Okay Wizdy, I was wrong. Here is the actual rule... If the referee thinks a position of stalemate exists, or is being approached, he shall offer the players the immediate option of re-starting the frame. If any player objects, the referee shall allow play to continue with the proviso that the situation must change within a stated period, usually after three more strokes to each side but at the referee's discretion. If the situation remains basically unchanged after the stated period has expired, the referee shall nullify all scores and re-set all balls as for the start of a frame and (a) the same player shall again make the opening stroke, (b) the same order of play shall be maintained. So the answer is that a re-rack option is in the rules. Being referee decided makes it hard because there is no ref. Given that the problem of tapping mostly occurs with players who make it their style to be boring, the best option is to avoid these players once you know who they are.

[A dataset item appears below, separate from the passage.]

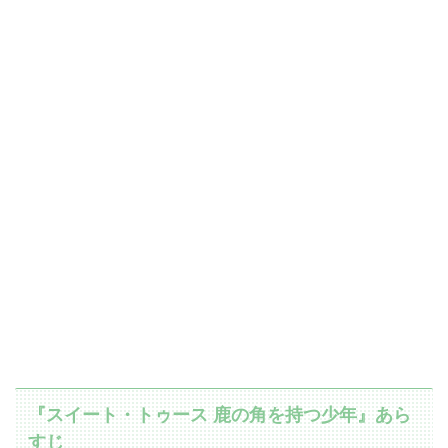
『スイート・トゥース 鹿の角を持つ少年』あら
すじ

there isnt actualy a rule about after 3 shots the next player must play away from that area. Players in real life sometimes tap and tap and tap, and the result is a re-rack if both players agree. It can only be done if there are more than 10 reds on the table or sumthin like that. but i do agree with u, it takes 2 to tango. altho it can be annoying if 1 player insists on tapping, coz if u play away its more likely than not that ur gonna leave him a pot. Lots of pinks + blacks do it all the time & they think they r awesome players coz they can get lots of breaks. point is if the other person didnt play away that game would last forever. Players like that take the game WAAAAAY too seriously. its supposed to be just a bit of fun....tapping aint fun
In 8 ball rules if a person fouls, and the result is that their opponent cannot play a shot without fouling then they have the option to re-rack. IF the situation happens and the opponent only has the 8 ball on the table then they win automatically. Those rules of course arent practical here, but it would be nice.
In real snooker there is a rule which prevents this. I can't remember the exact wording, but I think that after 3 shots each the next player has to play away from that area. Unfortunately it's a referee decided thing, so it's difficult to implement here. It's easy to play away in these situations, and there are always other shots available. It would take two people to cause the "tapping" problem, and I'd rather lose than bring a razor with me to the computer. There's no money to be lost or pain to be had in losing, it's just a computer game.